• WORK TASK: In the records below, find the line holding "for their scenes. Wall, floor, and ceiling"; copy it and every line after it to the end, omitting all images.

*** Opening PROVIDED RECORDS ***

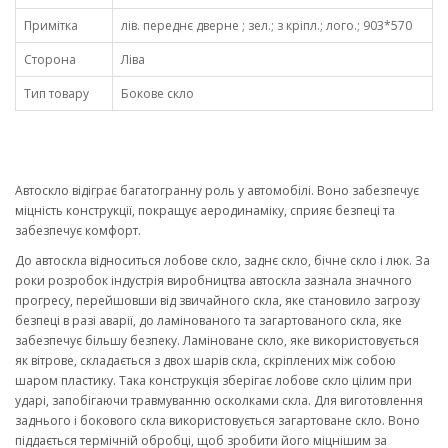
Примітка
лів. переднє дверне ; зел.; з кріпл.; лого.; 903*570
Сторона
Ліва
Тип товару
Бокове скло
Автоскло відіграє багатогранну роль у автомобілі. Воно забезпечує
міцність конструкції, покращує аеродинаміку, сприяє безпеці та
забезпечує комфорт.
До автоскла відноситься лобове скло, заднє скло, бічне скло і люк. За
роки розробок індустрія виробництва автоскла зазнала значного
прогресу, перейшовши від звичайного скла, яке становило загрозу
безпеці в разі аварії, до ламінованого та загартованого скла, яке
забезпечує більшу безпеку. Ламіноване скло, яке використовується
як вітрове, складається з двох шарів скла, скріплених між собою
шаром пластику. Така конструкція зберігає лобове скло цілим при
ударі, запобігаючи травмуванню осколками скла. Для виготовлення
заднього і бокового скла використовується загартоване скло. Воно
піддається термічній обробці, щоб зробити його міцнішим за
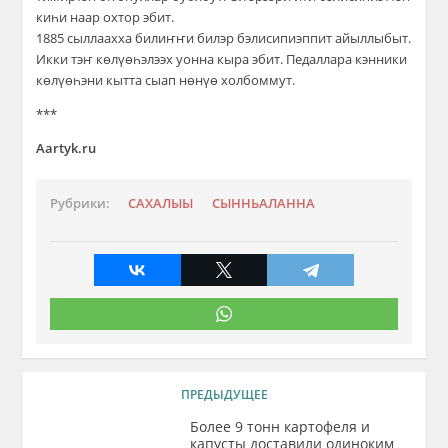
киһи наар охтор эбит.
1885 сыллаахха билиҥҥи билэр бэлисипиэппит айыллыбыт.
Икки тэҥ көлүөһэлээх уонна кыра эбит. Педаллара кэнники
көлүөһэни кытта сыап нөнүө холбоммут.
***
Aartyk.ru
Рубрики:
САХАЛЫЫ
СЫННЬАЛАННА
ПРЕДЫДУЩЕЕ
Более 9 тонн картофеля и
капусты доставили одиноким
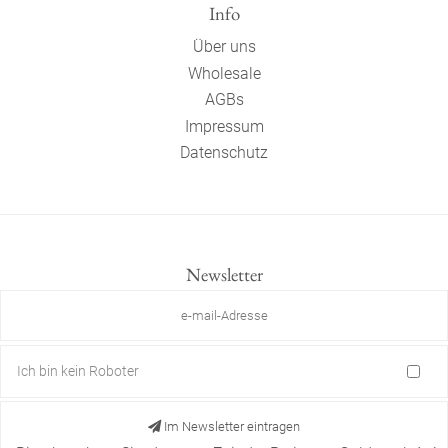
Info
Über uns
Wholesale
AGBs
Impressum
Datenschutz
Newsletter
Ich bin kein Roboter
Im Newsletter eintragen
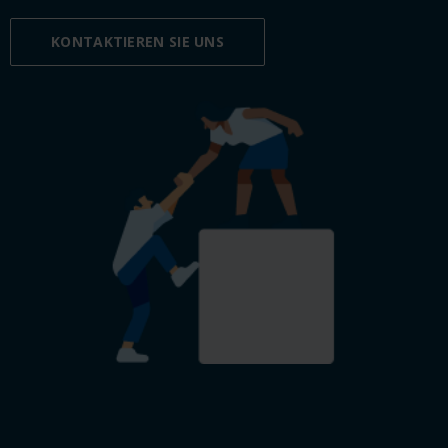
KONTAKTIEREN SIE UNS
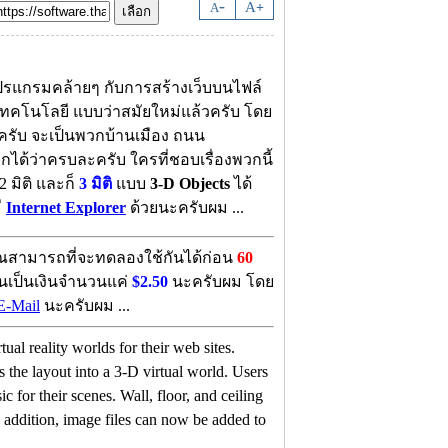
-
A
A
+
อโปรแกรมคล้ายๆ กับการสร้างเว็บบนไฟล์
ทคโนโลยี แบบว่าสมัยใหม่แล้วครับ โดย
ครับ จะเป็นพวกบ้านเมือง ถนน
กได้ว่าครบละครับ ใครที่ชอบเรื่องพวกนี้
 มิติ และก็
3 มิติ
แบบ
3-D Objects
ได้
ี
Internet Explorer
ด้วยนะครับผม ...
สามารถที่จะทดลองใช้กันได้ก่อน
60
ยนเป็นเงินจำนวนแค่
$2.50
นะครับผม โดย
E-Mail
นะครับผม ...
al reality worlds for their web sites.
he layout into a 3-D virtual world. Users
 for their scenes. Wall, floor, and ceiling
n addition, image files can now be added to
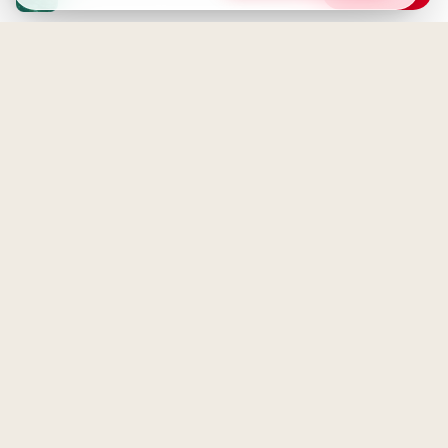
Voller Vorfreude in ein neues
Abenteuer: Schulstart Grüße
für WhatsApp
Geld und Freude: Ein
interessantes Verhältnis
Auf in ein neues Abenteuer!
Schulstart-Motive für
Facebook-Posts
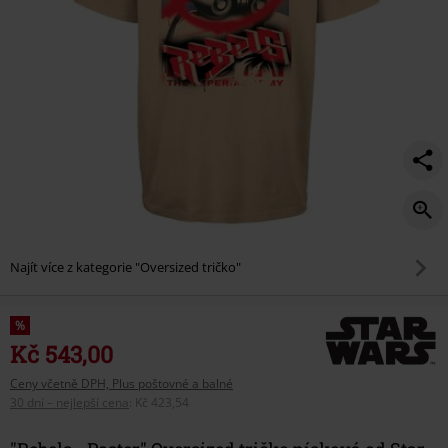
Najít více z kategorie "Oversized tričko"
%
Kč 543,00
Ceny včetně DPH, Plus poštovné a balné
30 dní – nejlepší cena
:
Kč 423,54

*** Closing PROVIDED RECORDS ***

• PROBLEM SOLUTION:
 for their scenes. Wall, floor, and ceiling
n addition, image files can now be added to
Voller Vorfreude in ein neues
Abenteuer: Schulstart Grüße
für WhatsApp
Geld und Freude: Ein
interessantes Verhältnis
Auf in ein neues Abenteuer!
Schulstart-Motive für
Facebook-Posts
Najít více z kategorie "Oversized tričko"
%
Kč 543,00
Ceny včetně DPH, Plus poštovné a balné
30 dní – nejlepší cena
:
Kč 423,54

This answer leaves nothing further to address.